Stored items
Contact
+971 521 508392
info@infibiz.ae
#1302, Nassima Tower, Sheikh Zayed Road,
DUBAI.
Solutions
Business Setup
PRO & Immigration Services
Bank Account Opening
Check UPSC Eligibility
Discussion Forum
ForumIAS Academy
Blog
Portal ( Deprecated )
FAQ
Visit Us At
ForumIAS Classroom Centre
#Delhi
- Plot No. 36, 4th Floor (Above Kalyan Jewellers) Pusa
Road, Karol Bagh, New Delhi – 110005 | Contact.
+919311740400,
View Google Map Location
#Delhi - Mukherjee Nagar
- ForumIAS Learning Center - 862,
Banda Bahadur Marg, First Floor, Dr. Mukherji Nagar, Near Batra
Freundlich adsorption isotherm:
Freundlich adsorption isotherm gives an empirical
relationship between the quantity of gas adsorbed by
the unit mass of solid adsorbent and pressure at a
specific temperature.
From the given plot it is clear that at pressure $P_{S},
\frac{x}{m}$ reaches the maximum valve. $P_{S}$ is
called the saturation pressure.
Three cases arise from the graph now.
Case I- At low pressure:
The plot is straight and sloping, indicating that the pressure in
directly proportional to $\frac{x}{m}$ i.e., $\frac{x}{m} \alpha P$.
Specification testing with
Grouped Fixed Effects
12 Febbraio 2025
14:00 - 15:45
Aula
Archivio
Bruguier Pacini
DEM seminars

## WORK INSTRUCTIONS
Using the exact wording, write out all of the records.

## ANSWER SECTION
Contact
+971 521 508392
info@infibiz.ae
#1302, Nassima Tower, Sheikh Zayed Road,
DUBAI.
Solutions
Business Setup
PRO & Immigration Services
Bank Account Opening
Check UPSC Eligibility
Discussion Forum
ForumIAS Academy
Blog
Portal ( Deprecated )
FAQ
Visit Us At
ForumIAS Classroom Centre
#Delhi
- Plot No. 36, 4th Floor (Above Kalyan Jewellers) Pusa
Road, Karol Bagh, New Delhi – 110005 | Contact.
+919311740400,
View Google Map Location
#Delhi - Mukherjee Nagar
- ForumIAS Learning Center - 862,
Banda Bahadur Marg, First Floor, Dr. Mukherji Nagar, Near Batra
Freundlich adsorption isotherm:
Freundlich adsorption isotherm gives an empirical
relationship between the quantity of gas adsorbed by
the unit mass of solid adsorbent and pressure at a
specific temperature.
From the given plot it is clear that at pressure $P_{S},
\frac{x}{m}$ reaches the maximum valve. $P_{S}$ is
called the saturation pressure.
Three cases arise from the graph now.
Case I- At low pressure:
The plot is straight and sloping, indicating that the pressure in
directly proportional to $\frac{x}{m}$ i.e., $\frac{x}{m} \alpha P$.
Specification testing with
Grouped Fixed Effects
12 Febbraio 2025
14:00 - 15:45
Aula
Archivio
Bruguier Pacini
DEM seminars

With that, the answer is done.